Let $X$ be a Markov chain with state space $E = {1, 2, 3, 4}$ and transition matrix
$$P = \begin{bmatrix} 0 & 0 & 1 & 0 \\ 0 & 0.4 & 0.6 & 0\\ 0.8 & 0 & 0.2 & 0\\ 0.2 & 0.3 & 0 & 0.5\\ \end{bmatrix} $$
Compute
$$E[f(X_5)f(X_6)|X_4 = 4]$$
for the function $f$ with values $2, 4, 7, $ and $3$ at states $1, 2, 3, $ and $4$ respectively.
My solution:
I assume you can find $E[f(X_5)]E[f(X_6)]$ due to independence.
For $E[f(X_5)]$, since step begins in state $4$ then proceeds one step, I looked at the fourth row and considered all possibilities. State $4$ to state $1$ has probability $0.2$ with value $2$. Likewise, state $4$ to state $2$: $0.3$ with $4$, state $4$ to state $4$: $0.5$ with $3$. Then taking the product of each pair then summing all you get $3.1$.
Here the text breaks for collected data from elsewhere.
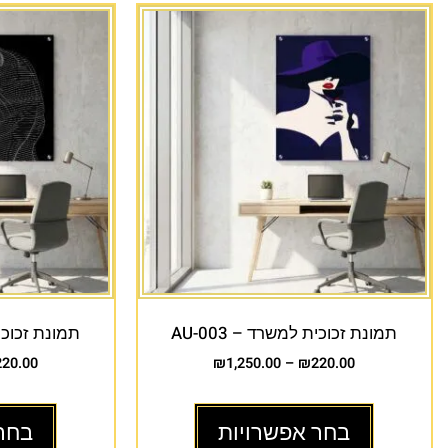
תמונת זכוכית למשרד – AU-003
תמונת זכוכית 
220.00
₪
1,250.00
–
₪
220.00
בחר אפשרויות
בחר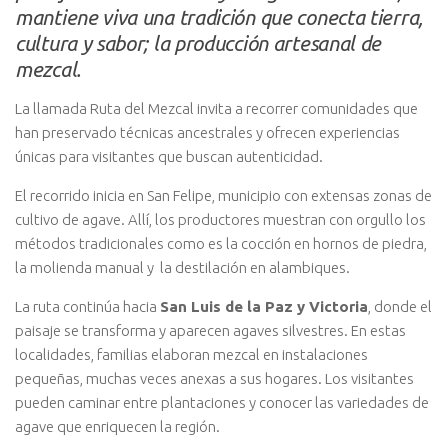
mantiene viva una tradición que conecta tierra,
cultura y sabor; la producción artesanal de
mezcal.
La llamada Ruta del Mezcal invita a recorrer comunidades que
han preservado técnicas ancestrales y ofrecen experiencias
únicas para visitantes que buscan autenticidad.
El recorrido inicia en San Felipe, municipio con extensas zonas de
cultivo de agave. Allí, los productores muestran con orgullo los
métodos tradicionales como es la cocción en hornos de piedra,
la molienda manual y la destilación en alambiques.
La ruta continúa hacia
San Luis de la Paz y Victoria
, donde el
paisaje se transforma y aparecen agaves silvestres. En estas
localidades, familias elaboran mezcal en instalaciones
pequeñas, muchas veces anexas a sus hogares. Los visitantes
pueden caminar entre plantaciones y conocer las variedades de
agave que enriquecen la región.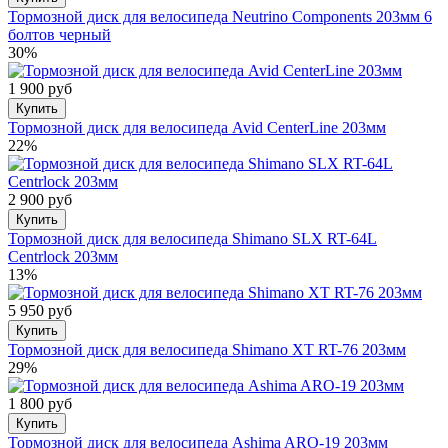
Тормозной диск для велосипеда Neutrino Components 203мм 6
болтов черный
30%
1 900 руб
Купить
Тормозной диск для велосипеда Avid CenterLine 203мм
22%
2 900 руб
Купить
Тормозной диск для велосипеда Shimano SLX RT-64L
Сentrlock 203мм
13%
5 950 руб
Купить
Тормозной диск для велосипеда Shimano XT RT-76 203мм
29%
1 800 руб
Купить
Тормозной диск для велосипеда Ashima ARO-19 203мм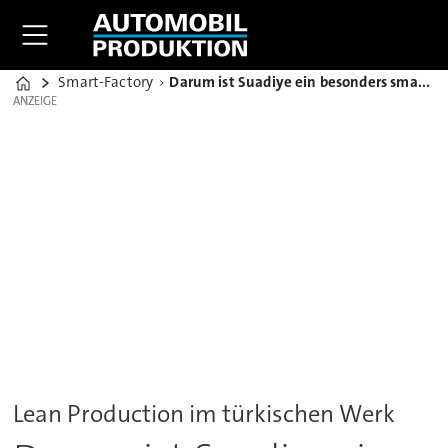
Smart-Factory
Darum ist Suadiye ein besonders smarter Teil im Magna-Universum
Home
ANZEIGE
ANZEIGE
Lean Production im türkischen Werk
Then, for $E[f(X_6)]$, you begin in state $4$ but need to take two steps. You can square the transition matrix. You need only consider the fourth row since you know you begin in state $4$. Thus, take row $4$ and multiply by each column, obtaining:
$$P = \begin{bmatrix} 0.1 & 0.27 & 0.38 & 0.25\\ \end{bmatrix} $$
This part seems correct, as the elements sum to $1$.
Then as before take each probability with its corresponding function value in each state, find the products and sum, and I obtained $4.69$.
Finally take the product $(3.1)(4.69) = 14.539$.
The answer should be $14.41$. Where are my errors? And how to obtain the correct solution?
Your independence assumption is not valid.
Hints for a correct approach: $P(X_6=i,X_5=j|X_4=4)=p_{4j}p_{ji}$ from Markov property. Compute this for all possible values of $i$ and $j$ and the use the equation
$E(f(X_6)f(X_5)|X_4=4)=\sum_{i,j} f(i)f(j) P(X_6=i,X_5=j|X_4=4)$.